Source data >>

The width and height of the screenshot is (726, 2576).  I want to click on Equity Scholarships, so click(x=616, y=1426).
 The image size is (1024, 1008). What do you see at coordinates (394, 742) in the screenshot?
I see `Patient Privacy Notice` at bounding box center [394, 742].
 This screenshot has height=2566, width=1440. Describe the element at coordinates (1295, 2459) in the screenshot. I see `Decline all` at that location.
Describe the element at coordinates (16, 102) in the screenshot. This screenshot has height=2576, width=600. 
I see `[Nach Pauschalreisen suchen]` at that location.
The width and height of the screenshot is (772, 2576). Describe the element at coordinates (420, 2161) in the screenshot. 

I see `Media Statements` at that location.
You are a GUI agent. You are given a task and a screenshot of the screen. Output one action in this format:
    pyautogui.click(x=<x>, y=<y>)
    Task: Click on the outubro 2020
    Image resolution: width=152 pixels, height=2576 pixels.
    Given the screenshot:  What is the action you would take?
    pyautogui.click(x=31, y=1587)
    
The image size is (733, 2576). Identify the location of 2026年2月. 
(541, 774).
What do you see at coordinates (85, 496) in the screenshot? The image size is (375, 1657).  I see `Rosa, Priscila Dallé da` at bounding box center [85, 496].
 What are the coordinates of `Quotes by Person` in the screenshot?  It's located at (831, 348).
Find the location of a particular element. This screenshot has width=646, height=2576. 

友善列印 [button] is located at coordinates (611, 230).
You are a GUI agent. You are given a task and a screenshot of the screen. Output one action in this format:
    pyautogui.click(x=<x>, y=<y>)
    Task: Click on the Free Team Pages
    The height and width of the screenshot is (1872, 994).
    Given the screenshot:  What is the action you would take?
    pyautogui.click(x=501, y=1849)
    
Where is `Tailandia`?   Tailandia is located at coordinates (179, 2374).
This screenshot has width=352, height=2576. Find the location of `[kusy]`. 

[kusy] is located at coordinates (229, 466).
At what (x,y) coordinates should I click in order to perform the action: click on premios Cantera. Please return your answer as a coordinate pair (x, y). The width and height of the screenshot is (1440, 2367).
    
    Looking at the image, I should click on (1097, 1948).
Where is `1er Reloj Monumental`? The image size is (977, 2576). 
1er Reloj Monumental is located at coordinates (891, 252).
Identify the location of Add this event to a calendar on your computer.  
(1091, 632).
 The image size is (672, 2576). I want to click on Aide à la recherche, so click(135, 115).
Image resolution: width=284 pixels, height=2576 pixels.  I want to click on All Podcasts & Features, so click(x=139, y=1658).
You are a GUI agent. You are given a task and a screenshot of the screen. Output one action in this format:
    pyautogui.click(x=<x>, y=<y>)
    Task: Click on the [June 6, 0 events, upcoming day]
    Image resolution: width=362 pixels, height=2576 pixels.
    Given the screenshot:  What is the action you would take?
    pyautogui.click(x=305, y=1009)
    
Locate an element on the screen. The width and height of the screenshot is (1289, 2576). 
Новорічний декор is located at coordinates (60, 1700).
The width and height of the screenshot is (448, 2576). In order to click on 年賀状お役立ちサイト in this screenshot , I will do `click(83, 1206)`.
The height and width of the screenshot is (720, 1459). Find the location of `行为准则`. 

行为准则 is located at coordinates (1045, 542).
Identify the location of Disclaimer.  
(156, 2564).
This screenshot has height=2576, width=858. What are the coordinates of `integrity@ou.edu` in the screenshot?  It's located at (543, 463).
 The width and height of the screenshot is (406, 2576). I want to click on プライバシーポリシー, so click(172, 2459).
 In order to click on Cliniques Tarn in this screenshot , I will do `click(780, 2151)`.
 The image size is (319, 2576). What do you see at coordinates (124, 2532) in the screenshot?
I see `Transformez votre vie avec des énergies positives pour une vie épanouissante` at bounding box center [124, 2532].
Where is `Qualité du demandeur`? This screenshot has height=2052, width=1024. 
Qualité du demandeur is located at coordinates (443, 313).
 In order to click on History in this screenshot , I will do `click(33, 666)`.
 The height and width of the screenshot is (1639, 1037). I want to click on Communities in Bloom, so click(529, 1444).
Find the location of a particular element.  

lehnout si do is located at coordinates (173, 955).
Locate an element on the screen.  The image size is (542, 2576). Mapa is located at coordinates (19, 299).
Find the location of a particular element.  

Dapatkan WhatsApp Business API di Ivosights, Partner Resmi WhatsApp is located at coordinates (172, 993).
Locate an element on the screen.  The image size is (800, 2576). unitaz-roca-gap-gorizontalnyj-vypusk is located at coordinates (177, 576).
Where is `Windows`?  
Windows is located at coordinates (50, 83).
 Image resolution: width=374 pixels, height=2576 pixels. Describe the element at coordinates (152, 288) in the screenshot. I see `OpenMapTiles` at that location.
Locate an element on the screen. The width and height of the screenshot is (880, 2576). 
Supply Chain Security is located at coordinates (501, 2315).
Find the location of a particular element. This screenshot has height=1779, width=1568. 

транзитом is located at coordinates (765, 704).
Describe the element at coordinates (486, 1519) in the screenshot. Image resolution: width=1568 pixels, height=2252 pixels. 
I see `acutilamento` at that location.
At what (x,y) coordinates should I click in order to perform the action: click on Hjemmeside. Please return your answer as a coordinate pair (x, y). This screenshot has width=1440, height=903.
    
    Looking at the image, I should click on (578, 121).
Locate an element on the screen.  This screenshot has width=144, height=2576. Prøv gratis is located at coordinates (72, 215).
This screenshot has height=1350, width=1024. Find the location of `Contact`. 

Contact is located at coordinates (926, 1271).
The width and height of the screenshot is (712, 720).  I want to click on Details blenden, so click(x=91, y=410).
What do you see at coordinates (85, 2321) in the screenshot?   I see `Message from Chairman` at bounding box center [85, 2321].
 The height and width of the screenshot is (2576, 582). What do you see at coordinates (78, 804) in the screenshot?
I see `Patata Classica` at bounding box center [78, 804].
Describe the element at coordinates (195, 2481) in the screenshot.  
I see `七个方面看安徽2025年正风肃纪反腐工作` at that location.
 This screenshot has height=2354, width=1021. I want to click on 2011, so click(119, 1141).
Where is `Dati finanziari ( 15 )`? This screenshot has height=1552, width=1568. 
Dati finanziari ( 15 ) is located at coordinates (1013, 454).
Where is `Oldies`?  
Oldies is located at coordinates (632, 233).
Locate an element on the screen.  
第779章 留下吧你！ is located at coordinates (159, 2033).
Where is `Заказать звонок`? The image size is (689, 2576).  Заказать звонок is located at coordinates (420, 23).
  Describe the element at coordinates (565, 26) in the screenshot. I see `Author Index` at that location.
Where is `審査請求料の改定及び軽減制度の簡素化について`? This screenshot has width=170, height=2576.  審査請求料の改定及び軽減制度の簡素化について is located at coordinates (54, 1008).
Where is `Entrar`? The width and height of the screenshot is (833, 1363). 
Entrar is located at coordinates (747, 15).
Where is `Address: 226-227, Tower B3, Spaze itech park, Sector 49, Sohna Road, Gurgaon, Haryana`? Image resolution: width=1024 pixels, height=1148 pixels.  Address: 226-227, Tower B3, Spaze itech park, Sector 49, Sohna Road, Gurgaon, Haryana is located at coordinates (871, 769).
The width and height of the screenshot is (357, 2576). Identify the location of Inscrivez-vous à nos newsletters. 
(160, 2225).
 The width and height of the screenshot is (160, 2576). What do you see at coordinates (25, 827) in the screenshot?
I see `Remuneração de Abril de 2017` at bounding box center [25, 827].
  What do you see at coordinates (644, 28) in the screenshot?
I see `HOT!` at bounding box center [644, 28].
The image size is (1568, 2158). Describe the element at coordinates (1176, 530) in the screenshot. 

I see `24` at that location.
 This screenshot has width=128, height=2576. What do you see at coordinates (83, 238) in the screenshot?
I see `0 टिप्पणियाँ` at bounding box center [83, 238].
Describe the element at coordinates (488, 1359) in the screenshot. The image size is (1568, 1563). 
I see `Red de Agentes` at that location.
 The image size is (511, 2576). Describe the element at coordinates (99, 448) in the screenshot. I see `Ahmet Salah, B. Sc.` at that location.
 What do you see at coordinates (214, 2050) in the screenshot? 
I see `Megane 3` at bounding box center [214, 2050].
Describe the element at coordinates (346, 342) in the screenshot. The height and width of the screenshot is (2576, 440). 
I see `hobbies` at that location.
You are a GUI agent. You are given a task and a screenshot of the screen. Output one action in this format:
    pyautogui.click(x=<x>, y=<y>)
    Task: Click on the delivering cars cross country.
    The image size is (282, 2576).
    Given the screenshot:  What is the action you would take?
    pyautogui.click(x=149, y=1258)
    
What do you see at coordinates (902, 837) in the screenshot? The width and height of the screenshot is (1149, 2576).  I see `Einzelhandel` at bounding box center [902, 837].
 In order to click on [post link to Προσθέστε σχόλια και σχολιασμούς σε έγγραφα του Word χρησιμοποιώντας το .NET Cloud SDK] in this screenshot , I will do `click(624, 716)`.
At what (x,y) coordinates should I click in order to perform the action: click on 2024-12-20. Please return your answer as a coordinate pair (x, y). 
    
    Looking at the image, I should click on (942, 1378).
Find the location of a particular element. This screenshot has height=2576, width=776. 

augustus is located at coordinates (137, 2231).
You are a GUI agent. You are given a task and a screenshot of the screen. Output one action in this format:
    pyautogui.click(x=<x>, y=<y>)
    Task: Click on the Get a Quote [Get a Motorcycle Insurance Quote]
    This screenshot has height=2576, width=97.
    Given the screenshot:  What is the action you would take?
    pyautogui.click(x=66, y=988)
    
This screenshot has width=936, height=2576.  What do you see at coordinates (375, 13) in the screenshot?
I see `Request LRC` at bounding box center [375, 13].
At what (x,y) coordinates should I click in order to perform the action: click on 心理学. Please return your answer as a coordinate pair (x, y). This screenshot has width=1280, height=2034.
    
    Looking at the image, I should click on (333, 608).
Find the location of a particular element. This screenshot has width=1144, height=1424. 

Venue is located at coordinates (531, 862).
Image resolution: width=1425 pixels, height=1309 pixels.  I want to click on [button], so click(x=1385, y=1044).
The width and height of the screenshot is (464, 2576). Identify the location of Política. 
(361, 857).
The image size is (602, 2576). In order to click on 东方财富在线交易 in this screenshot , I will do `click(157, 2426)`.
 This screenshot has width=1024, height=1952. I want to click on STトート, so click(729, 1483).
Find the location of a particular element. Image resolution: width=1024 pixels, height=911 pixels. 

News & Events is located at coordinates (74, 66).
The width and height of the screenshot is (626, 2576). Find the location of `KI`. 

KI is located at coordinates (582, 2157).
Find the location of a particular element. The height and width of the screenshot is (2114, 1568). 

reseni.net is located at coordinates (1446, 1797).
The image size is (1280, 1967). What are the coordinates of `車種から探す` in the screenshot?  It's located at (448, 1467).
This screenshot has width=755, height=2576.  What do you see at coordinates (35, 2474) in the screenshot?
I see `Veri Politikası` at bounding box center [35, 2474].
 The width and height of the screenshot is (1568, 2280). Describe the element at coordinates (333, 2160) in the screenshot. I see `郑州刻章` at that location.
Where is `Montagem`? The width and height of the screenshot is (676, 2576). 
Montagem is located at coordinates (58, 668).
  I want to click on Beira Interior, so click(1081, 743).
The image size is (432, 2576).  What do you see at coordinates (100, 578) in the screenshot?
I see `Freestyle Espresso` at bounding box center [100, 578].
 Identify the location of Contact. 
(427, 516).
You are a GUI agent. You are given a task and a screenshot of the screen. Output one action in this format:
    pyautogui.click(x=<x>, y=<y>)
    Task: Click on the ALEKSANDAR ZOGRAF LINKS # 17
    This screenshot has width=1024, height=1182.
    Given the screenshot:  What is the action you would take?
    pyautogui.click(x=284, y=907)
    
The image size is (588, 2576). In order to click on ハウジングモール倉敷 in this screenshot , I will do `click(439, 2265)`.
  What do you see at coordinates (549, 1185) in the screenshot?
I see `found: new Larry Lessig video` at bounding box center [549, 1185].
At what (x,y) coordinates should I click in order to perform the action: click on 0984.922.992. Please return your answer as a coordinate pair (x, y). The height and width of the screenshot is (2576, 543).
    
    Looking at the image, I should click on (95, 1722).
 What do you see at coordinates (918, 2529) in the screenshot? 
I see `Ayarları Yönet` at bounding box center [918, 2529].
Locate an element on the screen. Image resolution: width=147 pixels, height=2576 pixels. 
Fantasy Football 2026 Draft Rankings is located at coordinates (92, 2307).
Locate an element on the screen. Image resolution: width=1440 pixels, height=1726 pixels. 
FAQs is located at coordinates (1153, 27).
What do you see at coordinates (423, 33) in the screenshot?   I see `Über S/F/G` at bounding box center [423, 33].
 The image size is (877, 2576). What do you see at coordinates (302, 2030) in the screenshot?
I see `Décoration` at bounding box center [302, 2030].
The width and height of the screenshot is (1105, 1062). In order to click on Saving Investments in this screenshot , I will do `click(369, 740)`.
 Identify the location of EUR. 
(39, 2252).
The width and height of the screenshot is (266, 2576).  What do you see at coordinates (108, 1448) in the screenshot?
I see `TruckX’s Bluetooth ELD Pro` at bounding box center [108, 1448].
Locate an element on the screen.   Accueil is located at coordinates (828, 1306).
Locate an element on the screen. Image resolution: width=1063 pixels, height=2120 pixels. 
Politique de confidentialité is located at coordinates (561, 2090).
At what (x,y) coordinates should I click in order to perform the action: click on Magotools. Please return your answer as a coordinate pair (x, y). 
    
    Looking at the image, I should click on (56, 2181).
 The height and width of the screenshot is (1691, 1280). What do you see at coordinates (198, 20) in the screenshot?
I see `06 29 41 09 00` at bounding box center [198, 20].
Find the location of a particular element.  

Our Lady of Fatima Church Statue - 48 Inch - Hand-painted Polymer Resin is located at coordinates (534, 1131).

Activity >> Give back the opening line of the records above and every line after it, up to and including the one with "What do you see at coordinates (85, 496)", unchanged.

Response below >>
The width and height of the screenshot is (726, 2576).  I want to click on Equity Scholarships, so click(x=616, y=1426).
 The image size is (1024, 1008). What do you see at coordinates (394, 742) in the screenshot?
I see `Patient Privacy Notice` at bounding box center [394, 742].
 This screenshot has height=2566, width=1440. Describe the element at coordinates (1295, 2459) in the screenshot. I see `Decline all` at that location.
Describe the element at coordinates (16, 102) in the screenshot. This screenshot has height=2576, width=600. 
I see `[Nach Pauschalreisen suchen]` at that location.
The width and height of the screenshot is (772, 2576). Describe the element at coordinates (420, 2161) in the screenshot. 

I see `Media Statements` at that location.
You are a GUI agent. You are given a task and a screenshot of the screen. Output one action in this format:
    pyautogui.click(x=<x>, y=<y>)
    Task: Click on the outubro 2020
    Image resolution: width=152 pixels, height=2576 pixels.
    Given the screenshot:  What is the action you would take?
    pyautogui.click(x=31, y=1587)
    
The image size is (733, 2576). Identify the location of 2026年2月. 
(541, 774).
What do you see at coordinates (85, 496) in the screenshot? The image size is (375, 1657).  I see `Rosa, Priscila Dallé da` at bounding box center [85, 496].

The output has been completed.